§ Action item
Quote exactly and only this range of lines in the data below: the line that holds "Город Агсу (251, 498)" to the line that holds "Гарадагский район (275, 378)", both included.

Provided data: Begin

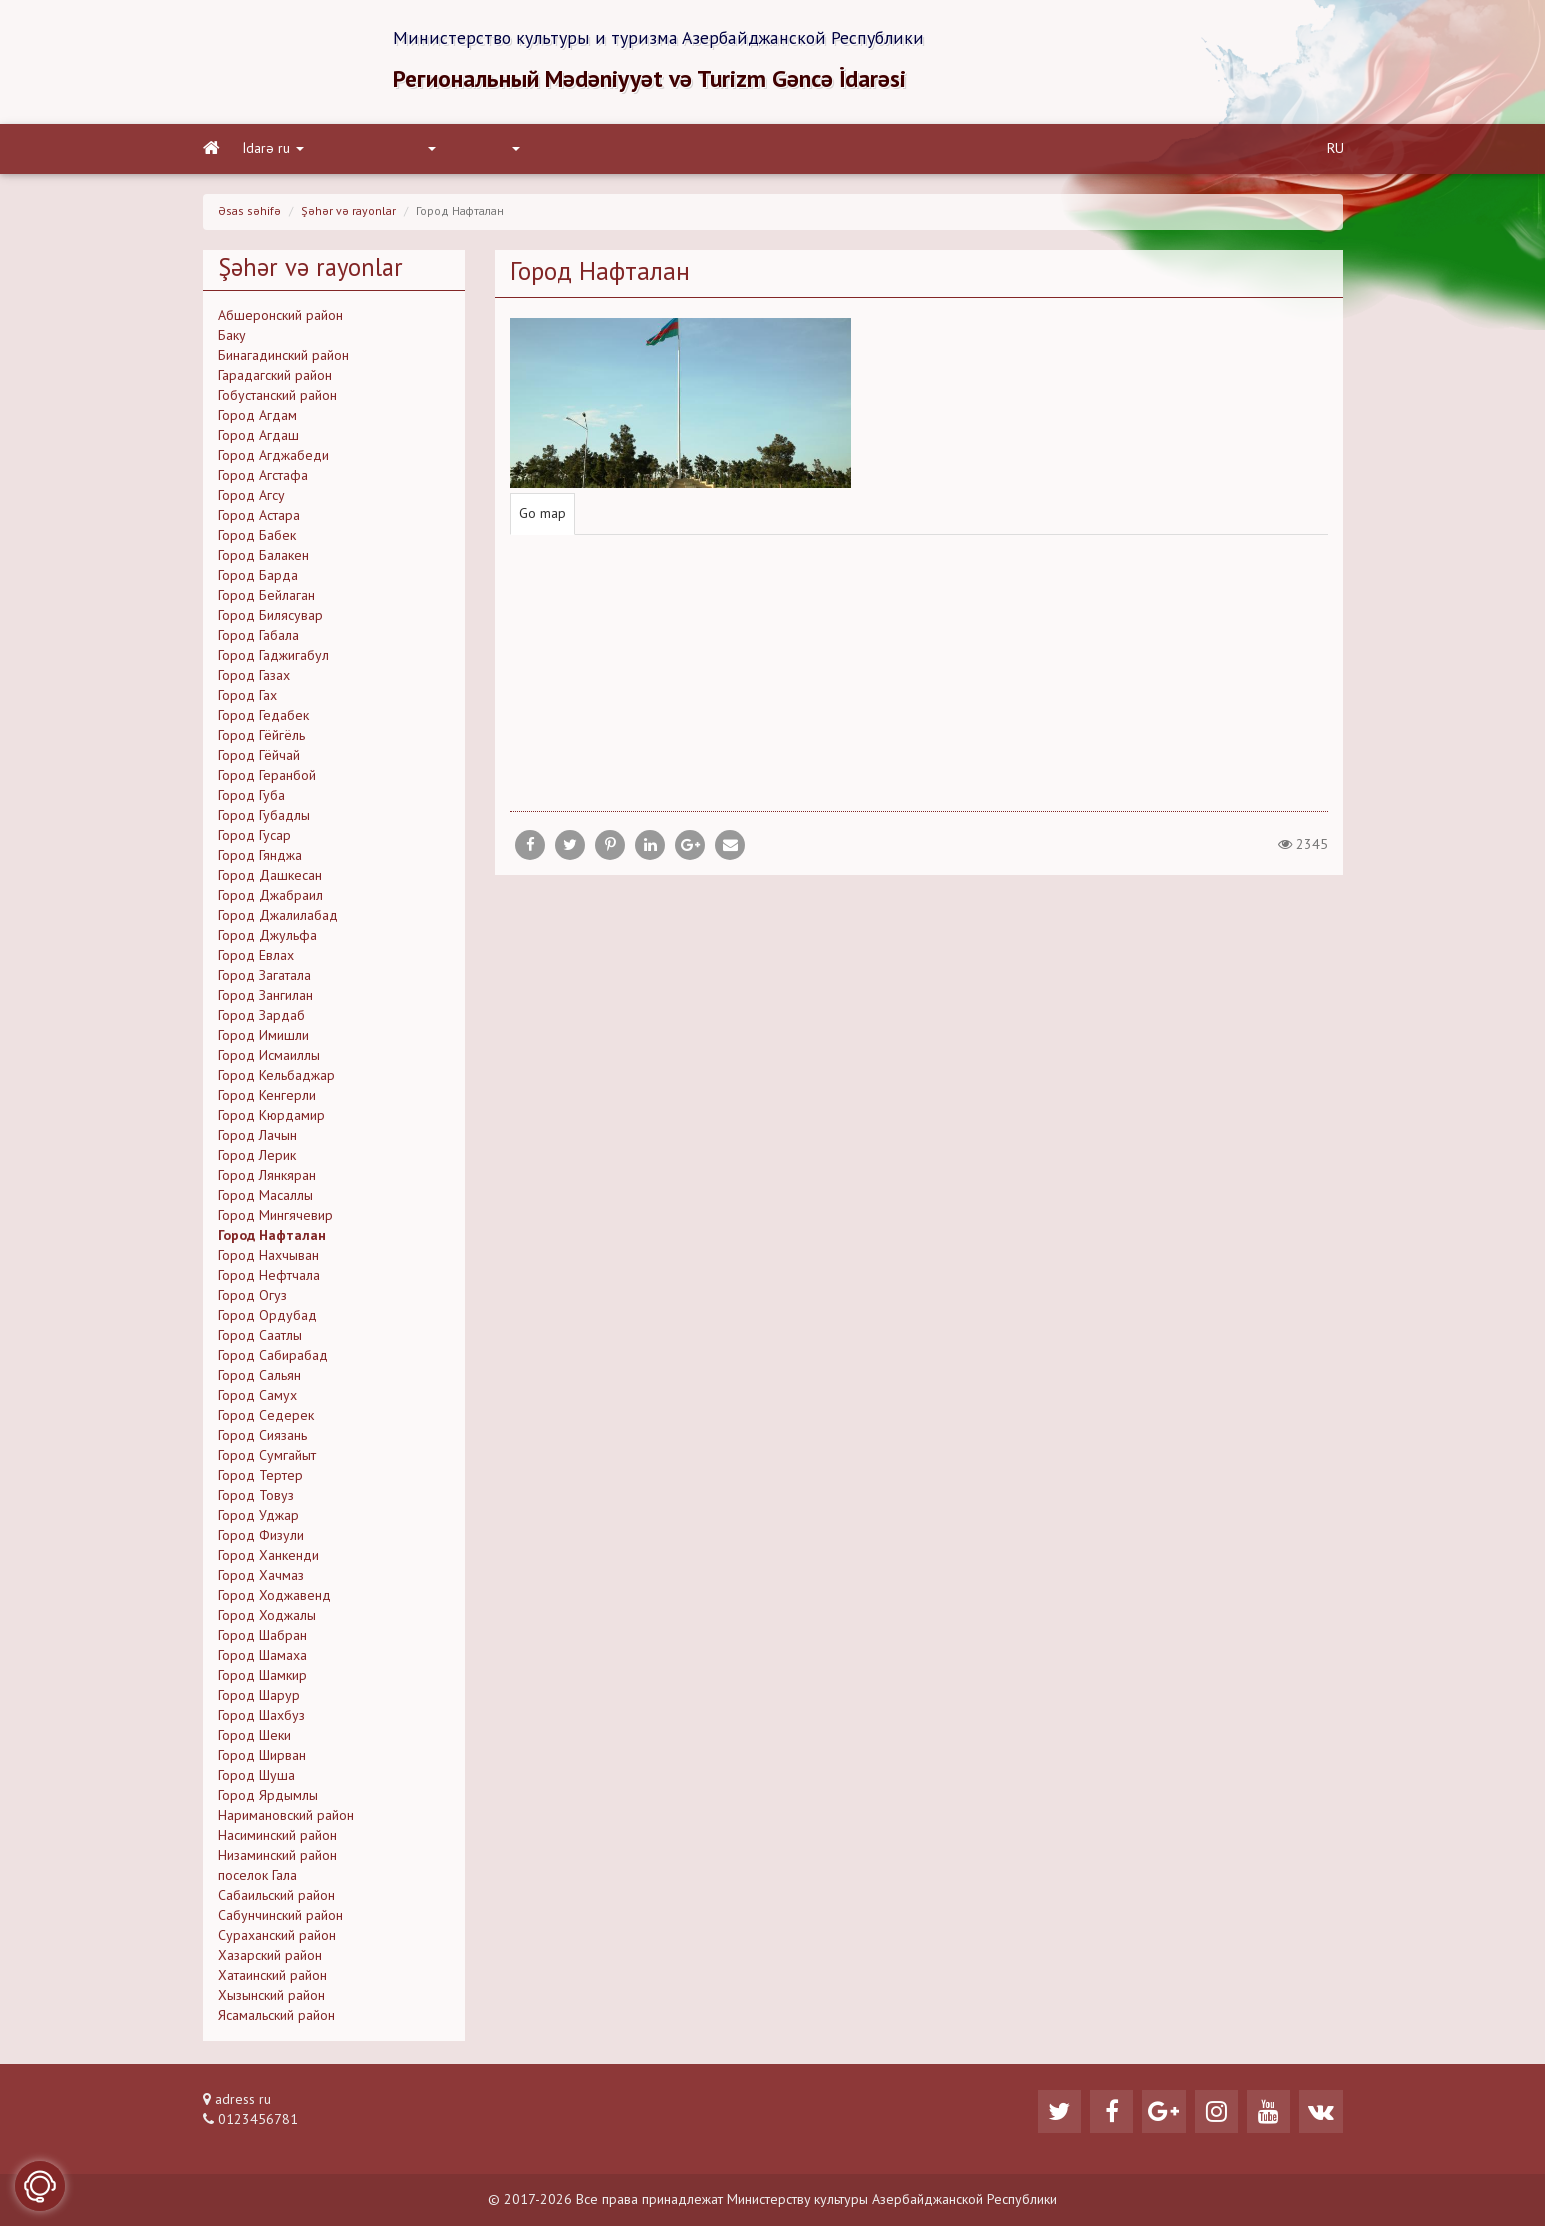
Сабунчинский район (280, 1918)
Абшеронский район (280, 318)
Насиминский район (277, 1838)
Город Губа (251, 798)
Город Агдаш (258, 438)
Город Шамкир (262, 1678)
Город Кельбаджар (276, 1078)
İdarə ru (273, 151)
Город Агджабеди (273, 458)
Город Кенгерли (267, 1098)
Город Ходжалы (267, 1618)
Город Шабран (262, 1638)
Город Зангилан (265, 998)
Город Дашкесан (270, 878)
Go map (542, 517)
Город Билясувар (270, 618)
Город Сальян (259, 1378)
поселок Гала (257, 1878)
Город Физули (261, 1538)
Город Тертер (260, 1478)
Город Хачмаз (261, 1578)
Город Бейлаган (266, 598)
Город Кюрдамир (271, 1118)
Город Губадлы (264, 818)
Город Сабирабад (273, 1358)
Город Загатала (264, 978)
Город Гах (247, 698)
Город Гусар (254, 838)
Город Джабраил (270, 898)
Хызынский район (271, 1998)
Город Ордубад (267, 1318)
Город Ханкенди (268, 1558)
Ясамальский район (276, 2018)
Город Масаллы (265, 1198)
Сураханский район (277, 1938)
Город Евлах (256, 958)
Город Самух (257, 1398)
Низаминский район (277, 1858)
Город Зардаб (261, 1018)
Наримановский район (286, 1818)
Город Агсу (251, 498)
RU (1335, 151)
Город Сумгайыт (267, 1458)
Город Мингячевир (275, 1218)
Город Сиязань (262, 1438)
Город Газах (254, 678)
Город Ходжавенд (274, 1598)
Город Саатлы (260, 1338)
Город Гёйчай (259, 758)
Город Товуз (256, 1498)
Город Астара (259, 518)
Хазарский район (270, 1958)
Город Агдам (257, 418)
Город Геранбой (267, 778)
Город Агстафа (263, 478)
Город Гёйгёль (261, 738)
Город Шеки (254, 1738)
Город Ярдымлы (268, 1798)
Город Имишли (263, 1038)
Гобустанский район (277, 398)
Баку (232, 338)
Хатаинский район (272, 1978)
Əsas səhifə (249, 214)
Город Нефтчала (269, 1278)
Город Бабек (257, 538)
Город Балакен (263, 558)
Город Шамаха (262, 1658)
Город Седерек (266, 1418)
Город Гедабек (263, 718)
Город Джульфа (267, 938)
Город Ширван (262, 1758)
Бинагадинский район (283, 358)
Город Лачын (257, 1138)
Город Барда (258, 578)
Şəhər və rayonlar (348, 214)
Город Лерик (257, 1158)
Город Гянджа (260, 858)
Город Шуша (256, 1778)
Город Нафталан (272, 1238)
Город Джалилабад (278, 918)
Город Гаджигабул (273, 658)
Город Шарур (259, 1698)
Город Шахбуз (261, 1718)
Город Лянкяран (267, 1178)
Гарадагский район (275, 378)
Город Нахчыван (268, 1258)
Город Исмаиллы (269, 1058)
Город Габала (258, 638)
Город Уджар (258, 1518)
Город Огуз (252, 1298)
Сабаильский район (276, 1898)
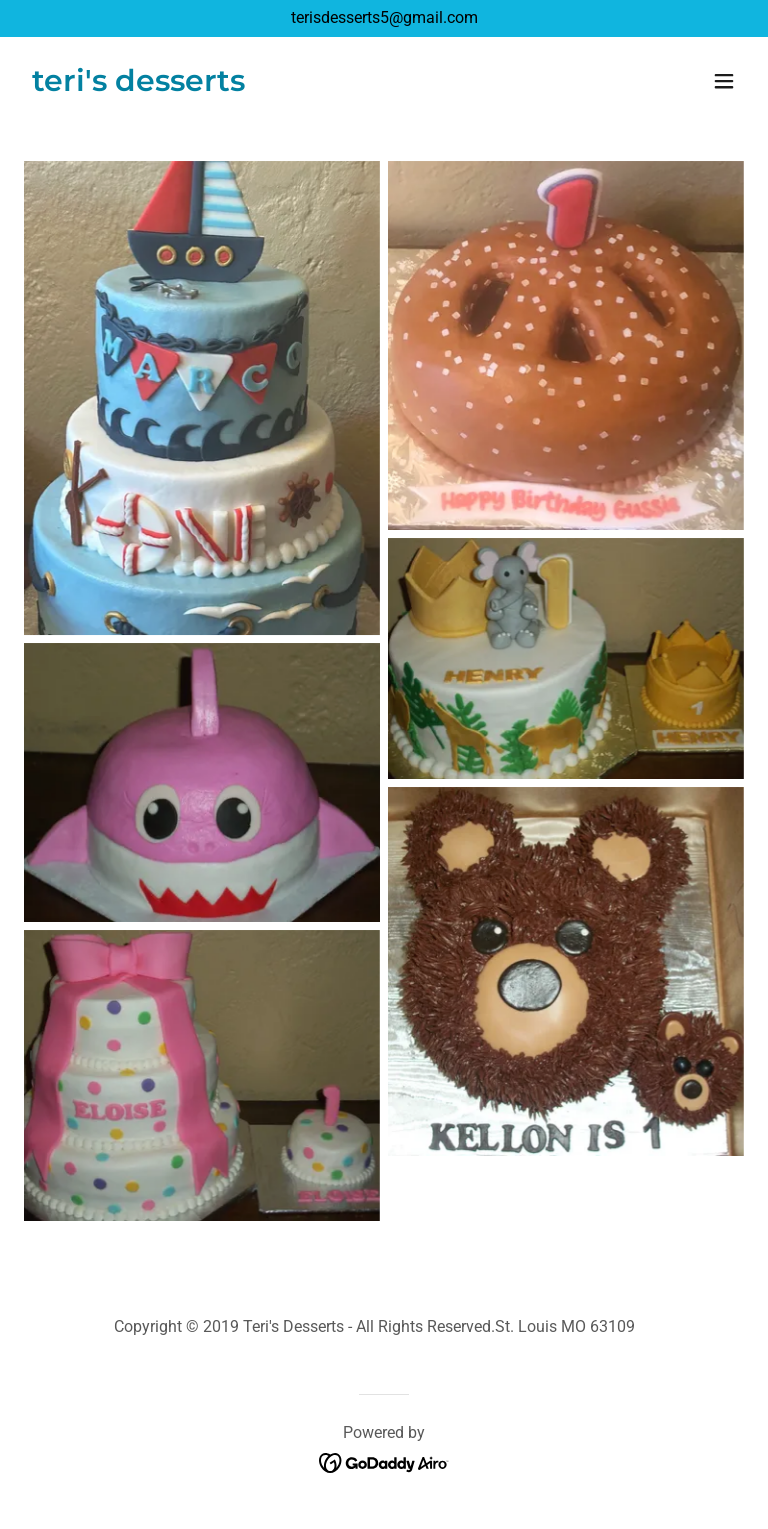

Provided data: End

§ Exercise output
Город Агсу (251, 498)
RU (1335, 151)
Город Сумгайыт (267, 1458)
Город Мингячевир (275, 1218)
Город Сиязань (262, 1438)
Город Газах (254, 678)
Город Ходжавенд (274, 1598)
Город Саатлы (260, 1338)
Город Гёйчай (259, 758)
Город Товуз (256, 1498)
Город Астара (259, 518)
Хазарский район (270, 1958)
Город Агдам (257, 418)
Город Геранбой (267, 778)
Город Агстафа (263, 478)
Город Гёйгёль (261, 738)
Город Шеки (254, 1738)
Город Ярдымлы (268, 1798)
Город Имишли (263, 1038)
Гобустанский район (277, 398)
Баку (232, 338)
Хатаинский район (272, 1978)
Əsas səhifə (249, 214)
Город Нефтчала (269, 1278)
Город Бабек (257, 538)
Город Балакен (263, 558)
Город Шамаха (262, 1658)
Город Седерек (266, 1418)
Город Гедабек (263, 718)
Город Джульфа (267, 938)
Город Ширван (262, 1758)
Бинагадинский район (283, 358)
Город Лачын (257, 1138)
Город Барда (258, 578)
Şəhər və rayonlar (348, 214)
Город Лерик (257, 1158)
Город Гянджа (260, 858)
Город Шуша (256, 1778)
Город Нафталан (272, 1238)
Город Джалилабад (278, 918)
Город Гаджигабул (273, 658)
Город Шарур (259, 1698)
Город Шахбуз (261, 1718)
Город Лянкяран (267, 1178)
Гарадагский район (275, 378)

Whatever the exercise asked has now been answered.